Got Science? Podcast | Episode 54 It’s Just Code. How Can It Be Biased?

March 12, 2019

Author and professor Dr. Safiya Noble talks about racial bias in search results and discusses her book Algorithms of Oppression: How Search Engines Reinforce Racism.

In this episode Safiya talks about:

  • Why search engines aren't as objective as you might think
  • How bias can be introduced into algorithms
  • The implications and impacts of our reliance on search engines for information

Timing and cues:

  • Opener (0:00-1:02)
  • Intro (1:02-3:14)
  • Interview Part 1 (3:14-12:50)
  • Break (12:50-13:26)
  • Interview Part 2 (13:26-24:46)
  • This Week in Science History Throw (24:46-24:53)
  • This Week in Science History (24:53-27:33)
  • Outro (27:33-28:30)

Related content:

Full Transcript

Colleen: Safiya, thank you for joining me on the "Got Science? Podcast."

Safiya: Happy to be here.

Colleen: So you've written a book called "Algorithms of Oppression: How Search Engines Reinforce Racism." So how can an algorithm, a piece of computer code, reinforce racism?

Safiya: One of the things people fail to remember is that algorithms represent expressions of values. You know, math is a language. We call it a language because it's subjective. There are many ways that we can come to an answer, and there are equally many ways that we can determine the output that a search engine might generate for us. And those are often predicated upon in the kind of commercial search space, advertising quite frankly. Advertising is the primary goal, and that is what's optimized for. We want advertising to be the most visible more than maybe other forms of knowledge, or science. And so it's important that people understand that algorithms are optimized around certain values, and those values are not always apparent to us. And that's what I really try to do in this book is to help us understand in the commercial search engine space that our reliance upon these advertising-driven algorithms are really a set of values that are complicated and have a whole host of consequences for us.

Colleen: So I think most people consider Google to be the best search engine to serve up legitimate information. Why are we so trusting?

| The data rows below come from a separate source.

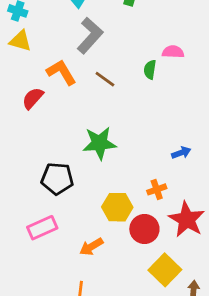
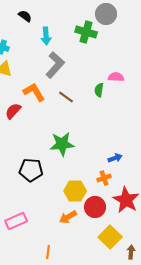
blue arrow: (181, 153) -> (115, 158), moved
pink rectangle: (42, 228) -> (16, 221), moved
orange arrow: (91, 247) -> (68, 217), moved

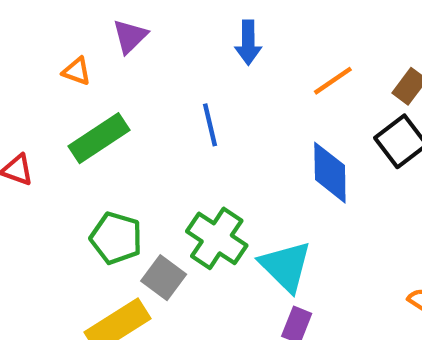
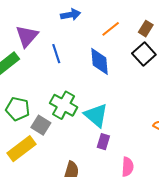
purple triangle: (130, 36) -> (27, 36), moved, size x1.4
blue arrow: (248, 43) -> (71, 15), turned -96
blue diamond: (330, 173) -> (100, 61), moved

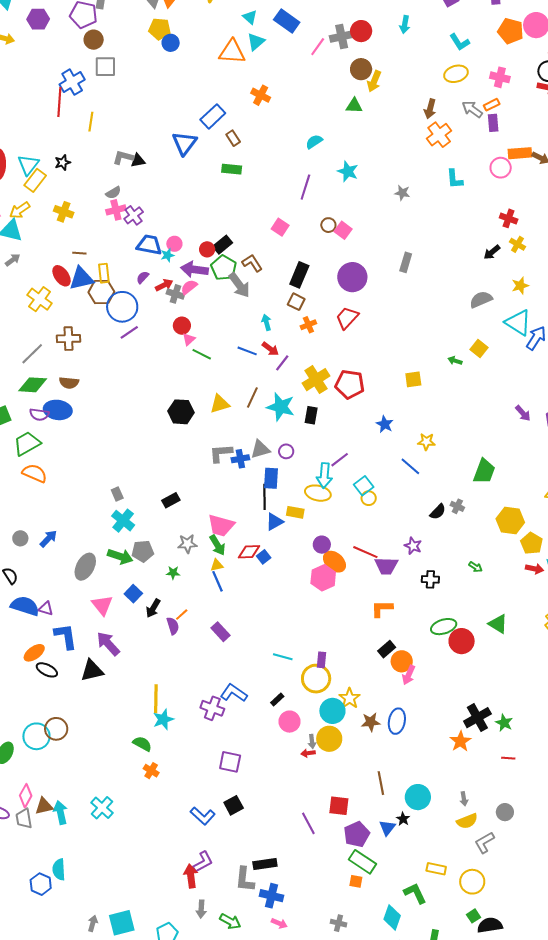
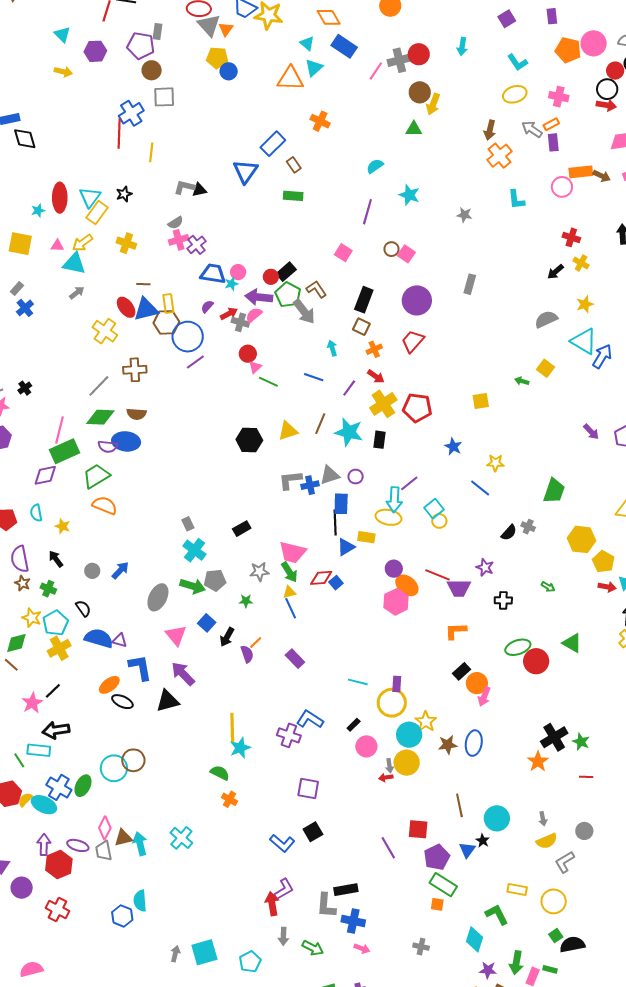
red arrow: (270, 349) -> (376, 376), moved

Safiya: Well, a lot of us have been on the internet since before search engines, right, and we remember what it was like going through complex decision trees, and going into chat rooms, and looking for experts to help us answer certain kinds of questions. people also remember the early days before libraries had digital databases, and we went through library card catalogs, to find knowledge, or information. And so those were time-consuming intensive kinds of other search kind of strategies that we used. And then, Google and, other search engines that even predated, I remember, you know, Lycos and AltaVista, and even Yahoo for a long time played a really important role in our lives. To some degree they also, you know, used this like decision tree type of expertise that was part of their platform. But Google came along with a different kind of model which was this kind of blank white screen with a simple box in the middle, and, you know, resocialized us to think that finding information was just clean and easy, You could just trust that this kind of AI or algorithm would do all the thinking for you, or do all the labor for you. And we've now got a whole generation of people who are quite acculturated to the idea that knowledge can be accessed in 0.03 seconds and that a Google search engine is gonna vet it, and find the most credible thing for you, when that may or may not, in fact, be the truth.

Colleen: Talk to me a little bit about technological redlining. You use that term in the book. Can you explain it?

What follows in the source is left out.